» Activity:
Copy nothing but the lines below running from the line containing "Carlos Drummond de Andrade /" through the line containing "dócilmente...", both end lines included.

--

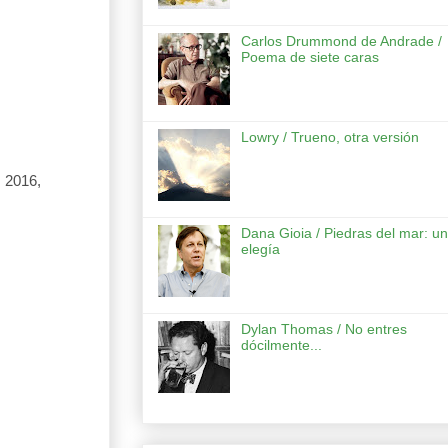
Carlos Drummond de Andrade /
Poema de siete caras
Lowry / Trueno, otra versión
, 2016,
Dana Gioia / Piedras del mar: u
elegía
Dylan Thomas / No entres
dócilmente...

--

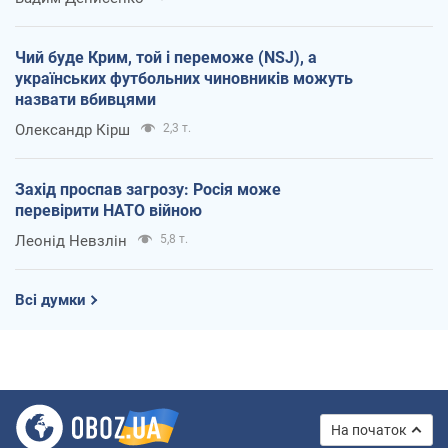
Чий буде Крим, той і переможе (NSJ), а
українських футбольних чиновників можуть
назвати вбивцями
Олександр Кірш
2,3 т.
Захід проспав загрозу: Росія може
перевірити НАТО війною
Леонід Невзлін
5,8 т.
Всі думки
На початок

--

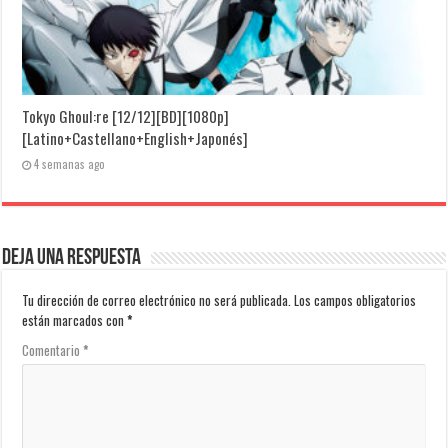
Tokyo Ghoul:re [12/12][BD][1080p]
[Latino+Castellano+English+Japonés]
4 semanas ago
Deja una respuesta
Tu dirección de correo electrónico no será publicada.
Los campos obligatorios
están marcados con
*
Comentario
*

--

» Reply:
Carlos Drummond de Andrade /
Poema de siete caras
Lowry / Trueno, otra versión
, 2016,
Dana Gioia / Piedras del mar: u
elegía
Dylan Thomas / No entres
dócilmente...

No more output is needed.